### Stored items
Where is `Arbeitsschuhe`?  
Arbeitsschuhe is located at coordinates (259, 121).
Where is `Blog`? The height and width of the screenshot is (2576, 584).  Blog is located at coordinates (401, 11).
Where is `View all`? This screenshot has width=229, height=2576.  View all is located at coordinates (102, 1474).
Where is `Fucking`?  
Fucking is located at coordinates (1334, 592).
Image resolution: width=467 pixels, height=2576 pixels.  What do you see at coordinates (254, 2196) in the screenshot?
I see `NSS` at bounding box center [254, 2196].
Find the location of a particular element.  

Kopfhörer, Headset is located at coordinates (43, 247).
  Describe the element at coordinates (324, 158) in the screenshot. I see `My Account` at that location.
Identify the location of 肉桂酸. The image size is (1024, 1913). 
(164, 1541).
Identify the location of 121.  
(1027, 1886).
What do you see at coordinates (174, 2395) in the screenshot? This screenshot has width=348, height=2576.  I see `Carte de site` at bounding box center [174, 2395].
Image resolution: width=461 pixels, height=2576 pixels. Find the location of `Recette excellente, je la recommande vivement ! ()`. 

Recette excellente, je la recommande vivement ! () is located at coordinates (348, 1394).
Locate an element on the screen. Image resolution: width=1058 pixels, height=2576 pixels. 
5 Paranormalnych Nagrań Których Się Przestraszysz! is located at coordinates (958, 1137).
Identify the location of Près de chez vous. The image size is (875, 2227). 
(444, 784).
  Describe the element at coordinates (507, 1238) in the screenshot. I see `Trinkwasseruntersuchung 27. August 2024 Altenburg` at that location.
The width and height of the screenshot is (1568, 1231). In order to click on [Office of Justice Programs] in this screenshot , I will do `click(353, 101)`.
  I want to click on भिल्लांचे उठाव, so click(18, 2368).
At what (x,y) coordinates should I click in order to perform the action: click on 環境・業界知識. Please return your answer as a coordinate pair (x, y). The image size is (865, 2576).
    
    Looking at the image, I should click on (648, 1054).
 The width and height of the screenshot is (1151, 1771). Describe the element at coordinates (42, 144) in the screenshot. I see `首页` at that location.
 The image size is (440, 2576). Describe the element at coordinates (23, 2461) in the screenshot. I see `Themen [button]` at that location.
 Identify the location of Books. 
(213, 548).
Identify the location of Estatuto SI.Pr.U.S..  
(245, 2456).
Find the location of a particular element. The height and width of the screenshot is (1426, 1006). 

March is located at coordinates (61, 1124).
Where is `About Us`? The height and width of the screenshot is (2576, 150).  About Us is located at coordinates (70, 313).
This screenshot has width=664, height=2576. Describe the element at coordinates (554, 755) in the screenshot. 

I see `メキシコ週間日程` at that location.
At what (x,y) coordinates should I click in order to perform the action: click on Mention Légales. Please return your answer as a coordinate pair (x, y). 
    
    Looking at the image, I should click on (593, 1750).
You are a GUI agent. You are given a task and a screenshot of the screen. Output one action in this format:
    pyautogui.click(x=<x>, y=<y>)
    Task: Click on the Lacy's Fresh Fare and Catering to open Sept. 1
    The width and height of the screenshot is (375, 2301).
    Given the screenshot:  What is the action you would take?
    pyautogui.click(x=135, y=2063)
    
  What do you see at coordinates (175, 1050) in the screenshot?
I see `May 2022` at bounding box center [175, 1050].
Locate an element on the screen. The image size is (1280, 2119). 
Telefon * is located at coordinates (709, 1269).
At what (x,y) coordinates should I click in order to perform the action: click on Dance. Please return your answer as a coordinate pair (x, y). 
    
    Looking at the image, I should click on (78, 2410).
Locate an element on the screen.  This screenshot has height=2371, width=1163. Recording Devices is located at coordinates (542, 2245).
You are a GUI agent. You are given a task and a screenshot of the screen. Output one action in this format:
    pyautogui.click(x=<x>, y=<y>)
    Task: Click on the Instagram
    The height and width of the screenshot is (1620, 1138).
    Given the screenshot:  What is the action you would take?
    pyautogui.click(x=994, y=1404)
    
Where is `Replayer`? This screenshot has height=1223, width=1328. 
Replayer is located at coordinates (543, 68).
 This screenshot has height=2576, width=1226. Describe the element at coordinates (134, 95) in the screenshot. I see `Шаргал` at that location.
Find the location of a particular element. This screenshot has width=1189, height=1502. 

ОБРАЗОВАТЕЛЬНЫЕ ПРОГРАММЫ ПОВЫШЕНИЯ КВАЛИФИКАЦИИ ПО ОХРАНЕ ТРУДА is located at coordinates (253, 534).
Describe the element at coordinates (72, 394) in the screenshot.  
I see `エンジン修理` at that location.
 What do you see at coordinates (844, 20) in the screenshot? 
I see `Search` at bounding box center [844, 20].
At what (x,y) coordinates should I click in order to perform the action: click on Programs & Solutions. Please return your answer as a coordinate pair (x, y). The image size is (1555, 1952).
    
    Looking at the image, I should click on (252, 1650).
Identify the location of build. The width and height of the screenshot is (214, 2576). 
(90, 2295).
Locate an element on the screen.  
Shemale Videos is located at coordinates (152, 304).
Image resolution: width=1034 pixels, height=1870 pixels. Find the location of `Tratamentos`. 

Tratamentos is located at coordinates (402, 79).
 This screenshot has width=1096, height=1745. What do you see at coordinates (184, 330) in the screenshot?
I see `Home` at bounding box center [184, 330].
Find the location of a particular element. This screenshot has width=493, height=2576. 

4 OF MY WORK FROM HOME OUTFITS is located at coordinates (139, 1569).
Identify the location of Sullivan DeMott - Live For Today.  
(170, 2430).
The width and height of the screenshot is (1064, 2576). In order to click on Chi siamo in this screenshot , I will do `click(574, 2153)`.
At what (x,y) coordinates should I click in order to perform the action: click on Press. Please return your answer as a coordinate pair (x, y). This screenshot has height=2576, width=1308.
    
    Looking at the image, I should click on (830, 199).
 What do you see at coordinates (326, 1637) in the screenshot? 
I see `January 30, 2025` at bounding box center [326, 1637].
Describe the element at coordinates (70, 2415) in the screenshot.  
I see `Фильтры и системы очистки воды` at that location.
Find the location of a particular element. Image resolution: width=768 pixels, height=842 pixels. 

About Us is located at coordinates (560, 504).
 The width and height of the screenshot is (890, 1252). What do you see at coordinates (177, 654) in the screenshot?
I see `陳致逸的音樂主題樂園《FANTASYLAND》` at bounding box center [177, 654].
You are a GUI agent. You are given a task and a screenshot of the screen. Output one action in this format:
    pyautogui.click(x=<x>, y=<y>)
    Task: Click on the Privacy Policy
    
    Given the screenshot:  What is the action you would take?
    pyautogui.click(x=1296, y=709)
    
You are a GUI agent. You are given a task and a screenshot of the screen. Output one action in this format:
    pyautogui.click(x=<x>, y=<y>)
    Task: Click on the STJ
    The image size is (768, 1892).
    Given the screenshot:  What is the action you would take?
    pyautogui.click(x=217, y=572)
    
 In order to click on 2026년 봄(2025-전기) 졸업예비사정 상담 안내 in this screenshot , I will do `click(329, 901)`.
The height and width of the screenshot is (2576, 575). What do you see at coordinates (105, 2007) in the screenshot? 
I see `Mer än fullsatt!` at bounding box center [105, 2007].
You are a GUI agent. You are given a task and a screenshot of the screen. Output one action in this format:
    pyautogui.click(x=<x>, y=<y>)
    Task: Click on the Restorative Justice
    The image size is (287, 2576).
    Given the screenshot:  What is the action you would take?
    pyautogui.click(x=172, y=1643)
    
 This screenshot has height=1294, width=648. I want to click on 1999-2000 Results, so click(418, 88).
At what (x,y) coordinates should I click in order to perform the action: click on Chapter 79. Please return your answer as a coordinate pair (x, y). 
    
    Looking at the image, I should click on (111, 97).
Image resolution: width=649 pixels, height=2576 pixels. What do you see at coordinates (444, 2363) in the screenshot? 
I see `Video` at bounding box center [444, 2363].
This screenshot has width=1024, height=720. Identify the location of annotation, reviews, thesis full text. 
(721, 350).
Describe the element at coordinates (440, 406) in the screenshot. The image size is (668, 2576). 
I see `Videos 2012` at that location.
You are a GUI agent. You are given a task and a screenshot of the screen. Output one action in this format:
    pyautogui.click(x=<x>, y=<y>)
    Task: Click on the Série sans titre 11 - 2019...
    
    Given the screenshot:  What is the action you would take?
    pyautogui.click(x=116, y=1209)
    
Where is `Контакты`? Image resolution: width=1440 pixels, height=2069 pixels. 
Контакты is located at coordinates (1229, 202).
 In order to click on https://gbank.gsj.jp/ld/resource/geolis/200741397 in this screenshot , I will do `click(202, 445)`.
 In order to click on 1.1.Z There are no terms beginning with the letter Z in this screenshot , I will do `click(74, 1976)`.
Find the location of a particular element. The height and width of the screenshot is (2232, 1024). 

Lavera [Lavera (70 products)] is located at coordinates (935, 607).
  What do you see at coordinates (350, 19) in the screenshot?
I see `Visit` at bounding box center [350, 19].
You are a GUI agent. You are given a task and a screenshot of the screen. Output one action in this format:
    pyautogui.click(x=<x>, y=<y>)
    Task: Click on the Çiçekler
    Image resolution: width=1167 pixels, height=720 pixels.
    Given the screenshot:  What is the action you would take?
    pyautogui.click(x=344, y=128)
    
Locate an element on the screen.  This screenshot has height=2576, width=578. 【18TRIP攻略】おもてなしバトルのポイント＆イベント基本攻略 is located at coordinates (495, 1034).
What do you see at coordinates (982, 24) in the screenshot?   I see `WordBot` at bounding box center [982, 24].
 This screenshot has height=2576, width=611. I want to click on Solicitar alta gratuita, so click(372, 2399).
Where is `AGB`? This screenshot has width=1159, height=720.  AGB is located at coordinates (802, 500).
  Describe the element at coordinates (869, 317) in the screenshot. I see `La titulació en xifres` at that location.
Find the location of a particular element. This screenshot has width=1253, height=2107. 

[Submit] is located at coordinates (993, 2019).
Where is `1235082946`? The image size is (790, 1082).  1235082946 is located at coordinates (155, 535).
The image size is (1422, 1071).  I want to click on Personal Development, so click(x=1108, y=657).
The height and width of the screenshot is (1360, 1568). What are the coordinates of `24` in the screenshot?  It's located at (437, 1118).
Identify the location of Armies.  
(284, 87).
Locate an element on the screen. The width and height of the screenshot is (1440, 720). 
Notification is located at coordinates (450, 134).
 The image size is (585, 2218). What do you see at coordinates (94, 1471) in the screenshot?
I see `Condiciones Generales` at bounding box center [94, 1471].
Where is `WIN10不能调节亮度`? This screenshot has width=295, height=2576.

### WORK TO COMPLETE
Transcribe each line of the data above, unaltered, from the one where "The height and width of the screenshot is (2576, 575)." appears to the one where "The image size is (287, 2576)." appears, inclusive of both.

### WRITTEN RESPONSE
The height and width of the screenshot is (2576, 575). What do you see at coordinates (105, 2007) in the screenshot? 
I see `Mer än fullsatt!` at bounding box center [105, 2007].
You are a GUI agent. You are given a task and a screenshot of the screen. Output one action in this format:
    pyautogui.click(x=<x>, y=<y>)
    Task: Click on the Restorative Justice
    The image size is (287, 2576).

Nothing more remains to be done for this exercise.